- _How to complete this task_
From the line containing "FREQUENTLY ASKED QUESTIONS" through the last line of the entries below, repeat each line word for word and leave out the rest.

- _Provided data_
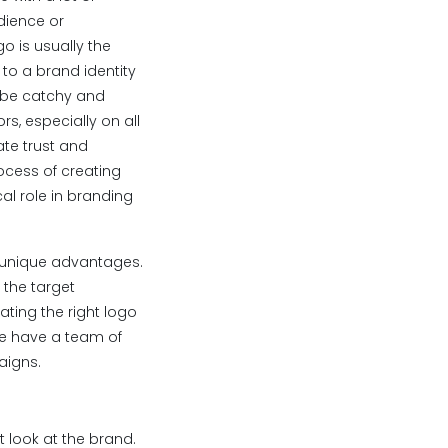
udience or
o is usually the
 to a brand identity
d be catchy and
s, especially on all
te trust and
rocess of creating
al role in branding
s unique advantages.
 the target
ating the right logo
we have a team of
aigns.
st look at the brand.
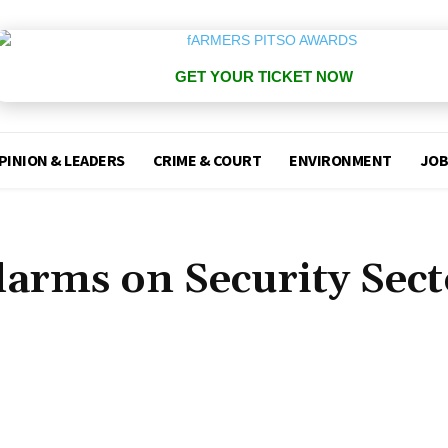
GET YOUR TICKET NOW
PINION & LEADERS
CRIME & COURT
ENVIRONMENT
JOB
larms on Security Sect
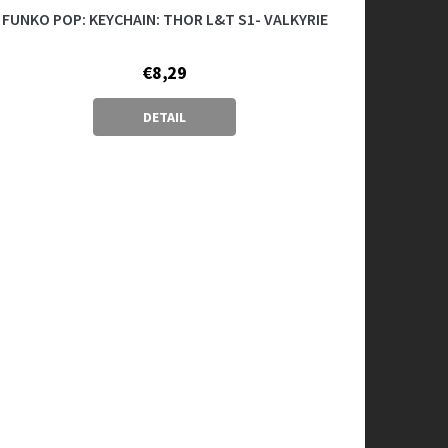
FUNKO POP: KEYCHAIN: THOR L&T S1- VALKYRIE
€8,29
DETAIL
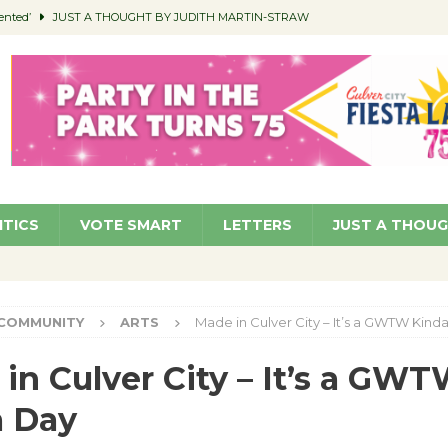
ented’
JUST A THOUGHT BY JUDITH MARTIN-STRAW
members a Teaching Life
COMMUNITY
Classroom Libraries
COMMUNITY
 Woman’s Club to Hold Accessory Sale
COMMUNITY
pragan as New CFO: Angostini Elevated to Assistant City Manager
NEWS
ITICS
VOTE SMART
LETTERS
JUST A THOU
COMMUNITY
ARTS
Made in Culver City – It’s a GWTW Kind
in Culver City – It’s a GW
a Day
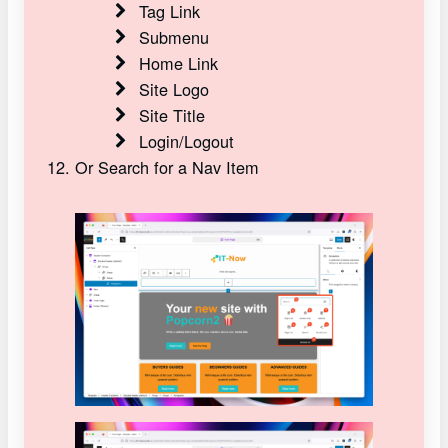
Tag Link
Submenu
Home Link
Site Logo
Site Title
Login/Logout
Or Search for a Nav Item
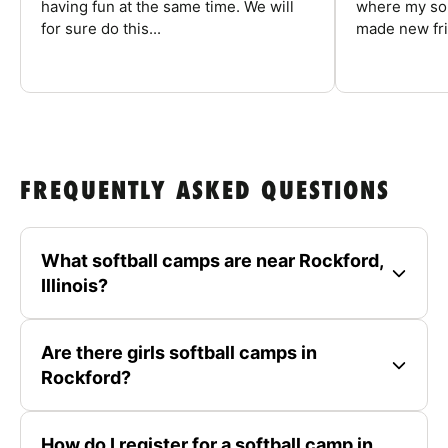
having fun at the same time. We will
where my son
for sure do this...
made new fri
FREQUENTLY ASKED QUESTIONS
What softball camps are near Rockford,
Illinois?
Are there girls softball camps in
Rockford?
How do I register for a softball camp in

- _Exercise output_
FREQUENTLY ASKED QUESTIONS
What softball camps are near Rockford,
Illinois?
Are there girls softball camps in
Rockford?
How do I register for a softball camp in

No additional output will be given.